> [Task requirements]
Search the entries for the word "soil" and return every line where it is found.

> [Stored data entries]
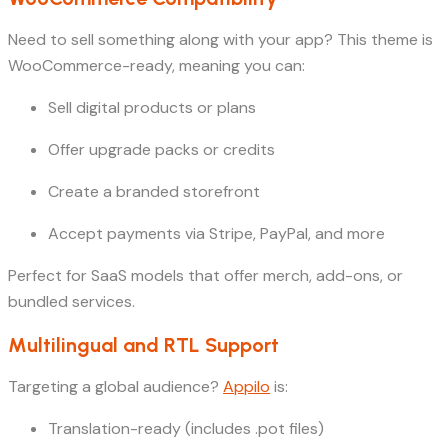
Need to sell something along with your app? This theme is
WooCommerce-ready, meaning you can:
Sell digital products or plans
Offer upgrade packs or credits
Create a branded storefront
Accept payments via Stripe, PayPal, and more
Perfect for SaaS models that offer merch, add-ons, or
bundled services.
Multilingual and RTL Support
Targeting a global audience?
Appilo
is:
Translation-ready (includes .pot files)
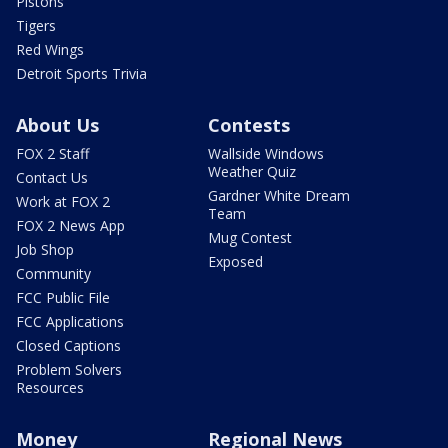
Pistons
Tigers
Red Wings
Detroit Sports Trivia
About Us
Contests
FOX 2 Staff
Wallside Windows
Weather Quiz
Contact Us
Gardner White Dream
Work at FOX 2
Team
FOX 2 News App
Mug Contest
Job Shop
Exposed
Community
FCC Public File
FCC Applications
Closed Captions
Problem Solvers
Resources
Money
Regional News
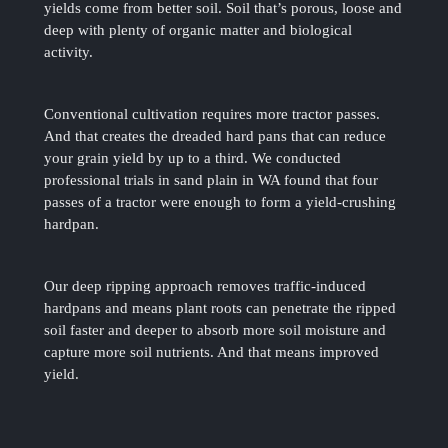
yields come from better soil. Soil that’s porous, loose and
deep with plenty of organic matter and biological
activity.
Conventional cultivation requires more tractor passes.
And that creates the dreaded hard pans that can reduce
your grain yield by up to a third. We conducted
professional trials in sand plain in WA found that four
passes of a tractor were enough to form a yield-crushing
hardpan.
Our deep ripping approach removes traffic-induced
hardpans and means plant roots can penetrate the ripped
soil faster and deeper to absorb more soil moisture and
capture more soil nutrients. And that means improved
yield.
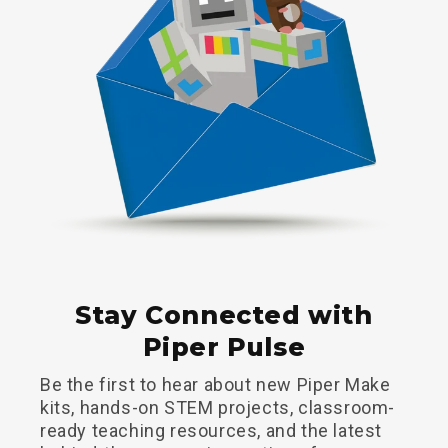
Stay Connected with
Piper Pulse
Be the first to hear about new Piper Make
kits, hands-on STEM projects, classroom-
ready teaching resources, and the latest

> [Response box]
yields come from better soil. Soil that’s porous, loose and
soil faster and deeper to absorb more soil moisture and
capture more soil nutrients. And that means improved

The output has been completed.